Lewitinn just turned 27, but she seems perennially 21, a happy-go-lucky party girl who just really loves music. She’s not much different than when I first met her eight years ago, playing records at a LES bar with Spitz—she got so drunk she had to be carried downstairs to the bathroom, leading to an incident that earned her the nickname “Buckets.” She just really loved music then, too, but back then no one paid much attention to her opinions.
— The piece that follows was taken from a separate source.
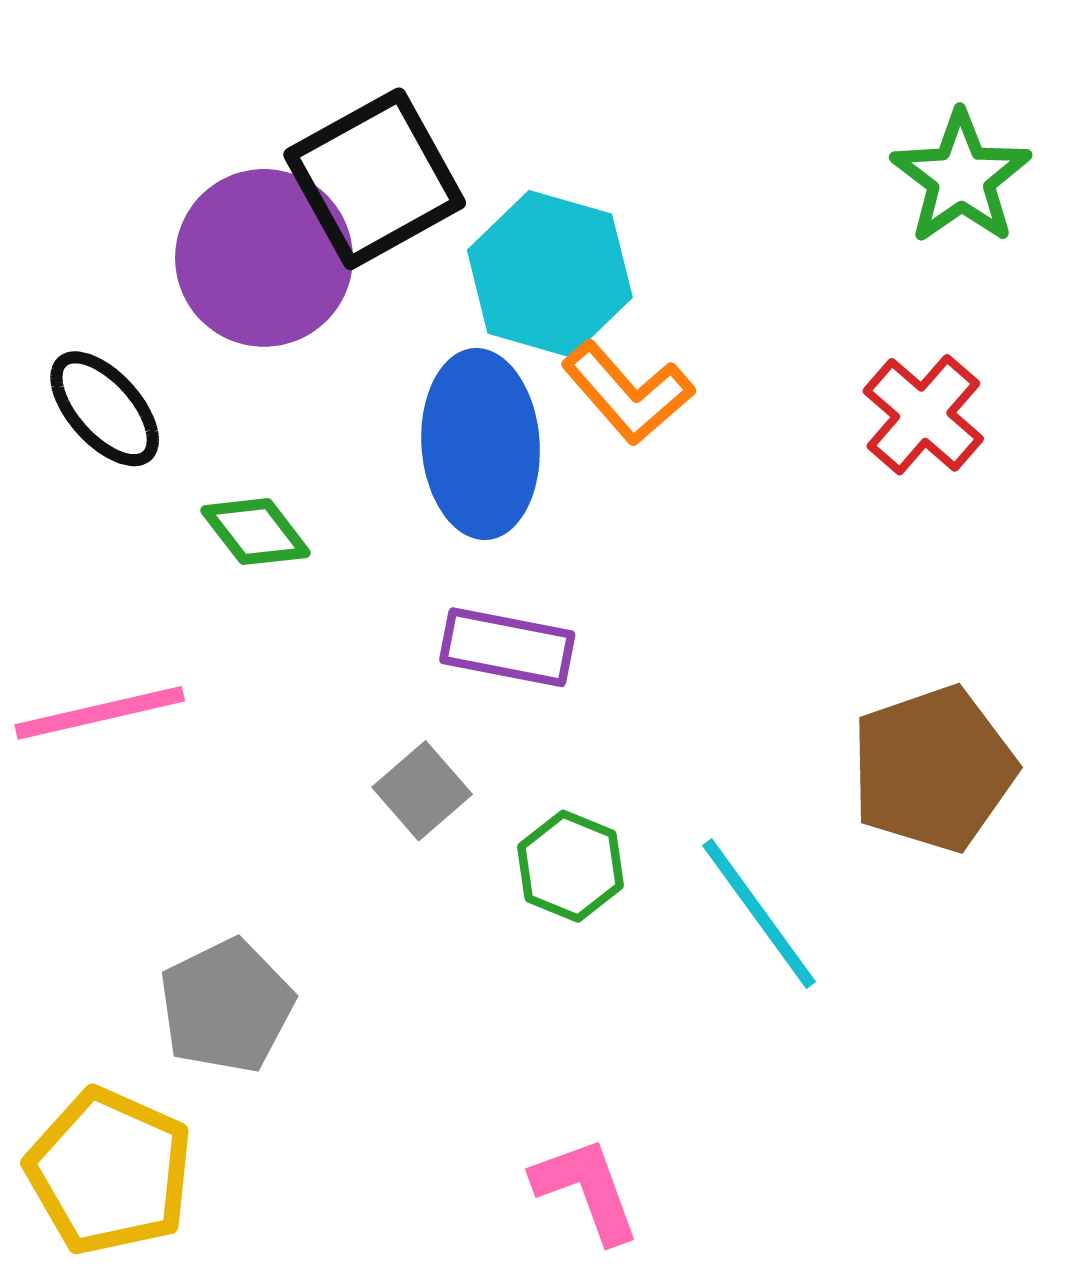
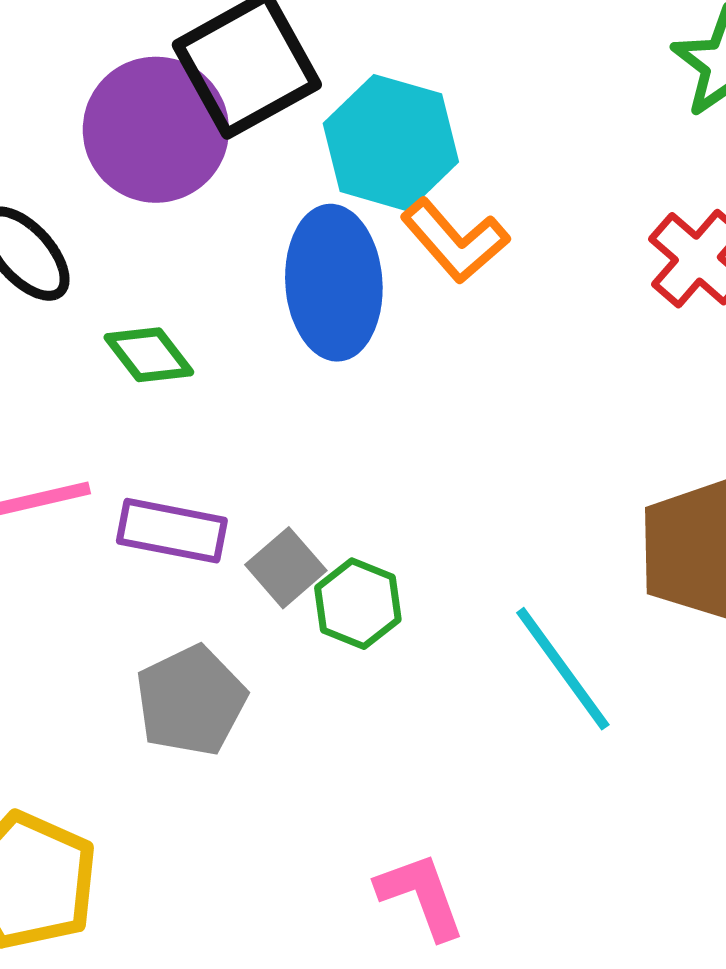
purple rectangle: (507, 647) -> (172, 531), moved
green hexagon: (571, 866) -> (358, 604), moved
gray pentagon: (226, 1006) -> (191, 701), moved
At that time, she was the office mascot at Spin, an intern who would tell the unimpressed, uptight indie-rock music nerds working there that a then unknown band was gonna be huge, with the unfettered, unabashed enthusiasm of a cheerleader. While the nerds were griping that she couldn’t write, her ear for whether a band’s sound would resonate beyond the four walls of her LES apartment impressed superiors far older and more experienced than her. “She had a really uncanny, almost terrifying ability to wander in the office and say, ‘I saw this band; I think they’re gonna be really big—they’re called the Strokes,’ two years before anyone had heard of them,” says Michael Hirschorn, a former Spin editor who’s now a vice president at VH1.
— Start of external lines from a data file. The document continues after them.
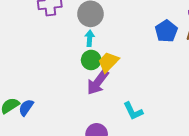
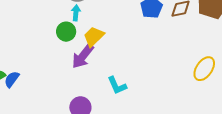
green circle: (91, 60) -> (66, 32), moved

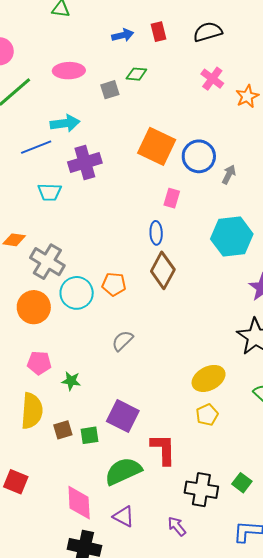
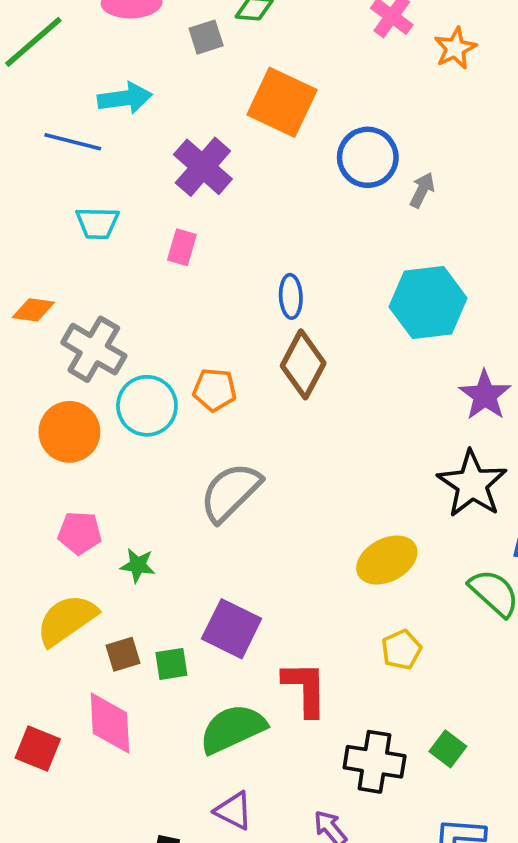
orange square: (157, 146) -> (282, 102), moved
blue line: (36, 147) -> (73, 142), turned 36
purple cross: (85, 162) -> (203, 167), moved, turned -32
pink rectangle: (172, 198) -> (182, 247), moved
gray semicircle: (122, 341) -> (230, 492), size x1.6
yellow semicircle: (32, 411) -> (67, 620), turned -129
yellow pentagon: (207, 415) -> (401, 650), moved
pink diamond: (79, 503) -> (110, 723), moved

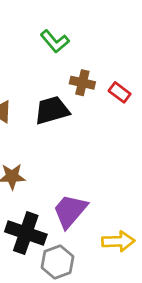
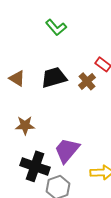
brown cross: (82, 83) -> (87, 81), moved, turned 36

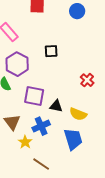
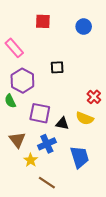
yellow semicircle: (78, 114) -> (85, 118), moved

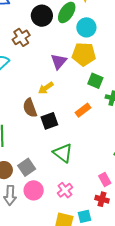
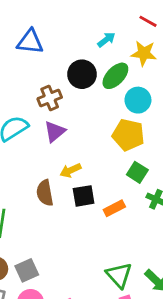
purple triangle: (59, 61) -> (55, 131), moved
black square: (49, 121) -> (84, 196), moved
green triangle: (63, 153) -> (119, 275), moved

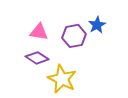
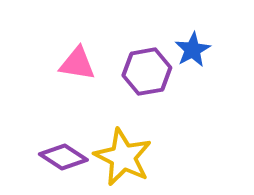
purple diamond: (37, 58) -> (63, 157), moved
“She’s directly responsible for the bad magazine I used to work for getting interested in covering bands that had Web buzz on them,” says Spitz, who wrote a longtime gossip column for the magazine until he was fired last year after a publishing takeover. “SoundScans would materialize Tuesday and Wednesday morning, and those were the bands we’d consider— Matchbox, Creed, Sugar Ray. Bands like Interpol, the Killers, My Chems, the Yeah Yeah Yeahs—way before they got big, this girl was talking them up. Suddenly, a switch flicked. We were like, ‘Sarah, what are you listening to?’ She’s the most gifted, natural, organic listening machine that probably ever existed. She’s just scary good at what she does. I’m sort of in awe of her.”
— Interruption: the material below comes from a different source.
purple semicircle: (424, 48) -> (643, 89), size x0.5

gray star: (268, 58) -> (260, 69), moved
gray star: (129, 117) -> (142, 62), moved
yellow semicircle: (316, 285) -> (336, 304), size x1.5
She left Spin in April 2005 to start Stolen Transmission, where she’s “Top Banana” (as her e-mail signature proclaims) along with her partner, longtime a&r star Rob Stevenson, who signed the Killers, Fall Out Boy, and the Bravery. At work, she regularly sits beside Jay-Z at label meetings. L.A. Reid, the iconic Island/Def Jam chairman, calls her his “rock star” and once even jokingly bowed down to her in the hallway, chanting, “I am not worthy!”
“They love her because she speaks her mind at Def Jam meetings,” Stevenson says. “She has no filter.”
But convincing magazine editors to cover buzz bands is different from creating that buzz herself. The question remains: Can lightning strike again? “A lot of people are watching her and watching her label to see what it does, to see if she can continue her streak,” Spitz says. “People are counting her out, saying that she lost it or signed bands that aren’t making the same dent on the culture as My Chems. I’m sure they’ll be listening to at least one of her bands in the next 18 months. Maybe not all of them.”